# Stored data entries
<<<<
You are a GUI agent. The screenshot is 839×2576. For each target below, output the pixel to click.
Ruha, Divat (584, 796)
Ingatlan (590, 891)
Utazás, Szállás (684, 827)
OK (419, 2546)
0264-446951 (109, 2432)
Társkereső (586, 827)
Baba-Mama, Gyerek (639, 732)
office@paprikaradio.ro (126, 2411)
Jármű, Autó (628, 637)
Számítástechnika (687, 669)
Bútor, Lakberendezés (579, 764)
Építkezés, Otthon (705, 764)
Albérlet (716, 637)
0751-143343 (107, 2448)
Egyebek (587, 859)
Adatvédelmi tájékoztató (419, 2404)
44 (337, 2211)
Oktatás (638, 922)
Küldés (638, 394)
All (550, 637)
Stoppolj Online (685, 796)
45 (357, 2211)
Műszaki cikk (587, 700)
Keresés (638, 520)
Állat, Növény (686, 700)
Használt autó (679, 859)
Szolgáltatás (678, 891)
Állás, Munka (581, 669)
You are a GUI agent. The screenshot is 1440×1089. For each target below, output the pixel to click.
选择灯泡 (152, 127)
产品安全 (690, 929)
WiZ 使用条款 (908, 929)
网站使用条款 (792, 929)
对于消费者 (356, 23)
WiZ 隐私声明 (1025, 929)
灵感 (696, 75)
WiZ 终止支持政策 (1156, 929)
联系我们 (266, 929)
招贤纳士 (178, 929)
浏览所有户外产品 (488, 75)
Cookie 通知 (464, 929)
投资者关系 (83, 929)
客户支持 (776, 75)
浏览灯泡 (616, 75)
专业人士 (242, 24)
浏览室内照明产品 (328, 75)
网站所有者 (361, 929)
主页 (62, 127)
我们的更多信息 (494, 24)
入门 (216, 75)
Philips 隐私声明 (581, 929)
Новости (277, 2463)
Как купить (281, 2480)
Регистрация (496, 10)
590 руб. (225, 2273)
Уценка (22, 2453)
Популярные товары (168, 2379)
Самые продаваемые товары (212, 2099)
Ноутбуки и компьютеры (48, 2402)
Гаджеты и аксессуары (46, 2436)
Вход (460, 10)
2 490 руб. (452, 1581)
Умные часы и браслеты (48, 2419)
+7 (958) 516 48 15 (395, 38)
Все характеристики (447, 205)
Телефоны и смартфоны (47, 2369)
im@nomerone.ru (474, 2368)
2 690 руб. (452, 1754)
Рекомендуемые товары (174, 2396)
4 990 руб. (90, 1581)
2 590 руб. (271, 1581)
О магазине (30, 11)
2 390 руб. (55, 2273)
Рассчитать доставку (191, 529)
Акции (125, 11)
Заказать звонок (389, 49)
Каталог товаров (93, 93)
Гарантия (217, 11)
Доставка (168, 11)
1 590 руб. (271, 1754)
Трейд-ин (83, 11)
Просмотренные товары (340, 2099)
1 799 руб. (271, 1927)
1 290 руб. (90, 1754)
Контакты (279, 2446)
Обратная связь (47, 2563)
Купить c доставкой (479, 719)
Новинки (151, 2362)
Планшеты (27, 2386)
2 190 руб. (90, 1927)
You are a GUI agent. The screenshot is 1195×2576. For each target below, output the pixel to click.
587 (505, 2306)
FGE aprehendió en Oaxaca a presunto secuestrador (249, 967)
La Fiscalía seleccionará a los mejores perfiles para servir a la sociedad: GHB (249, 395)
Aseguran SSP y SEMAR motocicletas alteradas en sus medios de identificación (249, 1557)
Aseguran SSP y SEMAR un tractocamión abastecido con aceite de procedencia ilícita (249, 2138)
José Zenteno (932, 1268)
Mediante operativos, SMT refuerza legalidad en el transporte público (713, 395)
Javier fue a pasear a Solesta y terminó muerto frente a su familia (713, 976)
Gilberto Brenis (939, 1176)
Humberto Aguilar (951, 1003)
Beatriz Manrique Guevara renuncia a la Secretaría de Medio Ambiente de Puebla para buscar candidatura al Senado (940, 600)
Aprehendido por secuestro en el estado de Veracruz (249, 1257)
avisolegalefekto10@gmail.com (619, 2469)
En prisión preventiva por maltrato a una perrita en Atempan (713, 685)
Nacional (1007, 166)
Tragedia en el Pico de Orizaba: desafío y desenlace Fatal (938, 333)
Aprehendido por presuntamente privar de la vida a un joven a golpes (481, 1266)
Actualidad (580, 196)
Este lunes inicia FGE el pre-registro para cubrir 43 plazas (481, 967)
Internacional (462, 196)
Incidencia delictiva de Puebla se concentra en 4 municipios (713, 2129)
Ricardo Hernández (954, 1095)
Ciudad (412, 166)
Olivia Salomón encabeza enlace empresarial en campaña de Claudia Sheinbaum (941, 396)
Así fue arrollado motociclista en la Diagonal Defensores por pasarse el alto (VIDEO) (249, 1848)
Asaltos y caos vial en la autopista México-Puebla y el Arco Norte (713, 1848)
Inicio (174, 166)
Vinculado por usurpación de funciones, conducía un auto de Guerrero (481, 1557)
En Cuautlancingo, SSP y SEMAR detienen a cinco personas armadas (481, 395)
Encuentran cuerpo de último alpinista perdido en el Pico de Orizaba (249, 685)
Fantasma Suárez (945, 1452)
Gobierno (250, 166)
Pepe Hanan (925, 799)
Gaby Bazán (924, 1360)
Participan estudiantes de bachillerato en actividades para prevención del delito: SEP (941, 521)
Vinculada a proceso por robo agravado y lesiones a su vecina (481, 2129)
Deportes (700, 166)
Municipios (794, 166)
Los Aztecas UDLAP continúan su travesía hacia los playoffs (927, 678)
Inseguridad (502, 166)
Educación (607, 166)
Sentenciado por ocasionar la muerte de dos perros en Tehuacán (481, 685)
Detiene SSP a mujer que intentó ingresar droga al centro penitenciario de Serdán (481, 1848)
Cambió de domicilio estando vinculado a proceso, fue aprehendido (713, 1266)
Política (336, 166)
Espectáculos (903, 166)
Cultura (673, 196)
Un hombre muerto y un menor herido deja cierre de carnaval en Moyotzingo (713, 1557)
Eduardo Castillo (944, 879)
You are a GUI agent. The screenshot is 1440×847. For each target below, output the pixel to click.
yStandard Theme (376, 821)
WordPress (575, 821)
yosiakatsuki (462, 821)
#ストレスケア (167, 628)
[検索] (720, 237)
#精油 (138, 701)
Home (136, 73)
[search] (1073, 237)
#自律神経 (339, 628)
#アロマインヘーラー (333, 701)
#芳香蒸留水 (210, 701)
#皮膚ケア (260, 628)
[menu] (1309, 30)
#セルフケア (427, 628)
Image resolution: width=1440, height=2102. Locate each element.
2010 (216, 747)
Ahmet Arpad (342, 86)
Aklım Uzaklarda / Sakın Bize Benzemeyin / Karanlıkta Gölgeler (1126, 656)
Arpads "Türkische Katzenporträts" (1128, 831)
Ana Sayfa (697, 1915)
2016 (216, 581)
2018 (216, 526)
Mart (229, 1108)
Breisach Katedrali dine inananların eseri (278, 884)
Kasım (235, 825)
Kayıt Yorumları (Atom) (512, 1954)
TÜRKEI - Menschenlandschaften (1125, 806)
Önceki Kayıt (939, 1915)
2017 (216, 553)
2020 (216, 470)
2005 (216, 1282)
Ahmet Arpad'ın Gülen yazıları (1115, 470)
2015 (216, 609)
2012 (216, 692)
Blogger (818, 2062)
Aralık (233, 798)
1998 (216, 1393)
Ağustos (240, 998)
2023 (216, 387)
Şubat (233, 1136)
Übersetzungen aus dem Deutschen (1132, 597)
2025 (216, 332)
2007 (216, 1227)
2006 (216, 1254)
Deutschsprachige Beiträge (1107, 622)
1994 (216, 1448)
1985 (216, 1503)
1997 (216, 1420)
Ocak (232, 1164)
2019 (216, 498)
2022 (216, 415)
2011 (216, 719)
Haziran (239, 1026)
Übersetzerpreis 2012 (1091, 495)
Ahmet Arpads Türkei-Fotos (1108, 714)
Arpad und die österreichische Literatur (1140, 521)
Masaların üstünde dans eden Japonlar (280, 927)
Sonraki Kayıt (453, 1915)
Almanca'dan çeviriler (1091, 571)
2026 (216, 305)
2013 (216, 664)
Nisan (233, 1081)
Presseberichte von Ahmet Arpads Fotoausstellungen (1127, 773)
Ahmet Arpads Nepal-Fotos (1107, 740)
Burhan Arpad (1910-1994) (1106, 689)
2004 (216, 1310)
>>>>
# PROBLEM
From the first line of the data through the line with "im@nomerone.ru (474, 2368)", quote each line exactly and add nothing else.

# ANSWER AREA
You are a GUI agent. The screenshot is 839×2576. For each target below, output the pixel to click.
Ruha, Divat (584, 796)
Ingatlan (590, 891)
Utazás, Szállás (684, 827)
OK (419, 2546)
0264-446951 (109, 2432)
Társkereső (586, 827)
Baba-Mama, Gyerek (639, 732)
office@paprikaradio.ro (126, 2411)
Jármű, Autó (628, 637)
Számítástechnika (687, 669)
Bútor, Lakberendezés (579, 764)
Építkezés, Otthon (705, 764)
Albérlet (716, 637)
0751-143343 (107, 2448)
Egyebek (587, 859)
Adatvédelmi tájékoztató (419, 2404)
44 (337, 2211)
Oktatás (638, 922)
Küldés (638, 394)
All (550, 637)
Stoppolj Online (685, 796)
45 (357, 2211)
Műszaki cikk (587, 700)
Keresés (638, 520)
Állat, Növény (686, 700)
Használt autó (679, 859)
Szolgáltatás (678, 891)
Állás, Munka (581, 669)
You are a GUI agent. The screenshot is 1440×1089. For each target below, output the pixel to click.
选择灯泡 (152, 127)
产品安全 (690, 929)
WiZ 使用条款 (908, 929)
网站使用条款 (792, 929)
对于消费者 (356, 23)
WiZ 隐私声明 (1025, 929)
灵感 (696, 75)
WiZ 终止支持政策 (1156, 929)
联系我们 (266, 929)
招贤纳士 (178, 929)
浏览所有户外产品 (488, 75)
Cookie 通知 (464, 929)
投资者关系 (83, 929)
客户支持 (776, 75)
浏览灯泡 (616, 75)
专业人士 (242, 24)
浏览室内照明产品 (328, 75)
网站所有者 (361, 929)
主页 (62, 127)
我们的更多信息 (494, 24)
入门 (216, 75)
Philips 隐私声明 (581, 929)
Новости (277, 2463)
Как купить (281, 2480)
Регистрация (496, 10)
590 руб. (225, 2273)
Уценка (22, 2453)
Популярные товары (168, 2379)
Самые продаваемые товары (212, 2099)
Ноутбуки и компьютеры (48, 2402)
Гаджеты и аксессуары (46, 2436)
Вход (460, 10)
2 490 руб. (452, 1581)
Умные часы и браслеты (48, 2419)
+7 (958) 516 48 15 (395, 38)
Все характеристики (447, 205)
Телефоны и смартфоны (47, 2369)
im@nomerone.ru (474, 2368)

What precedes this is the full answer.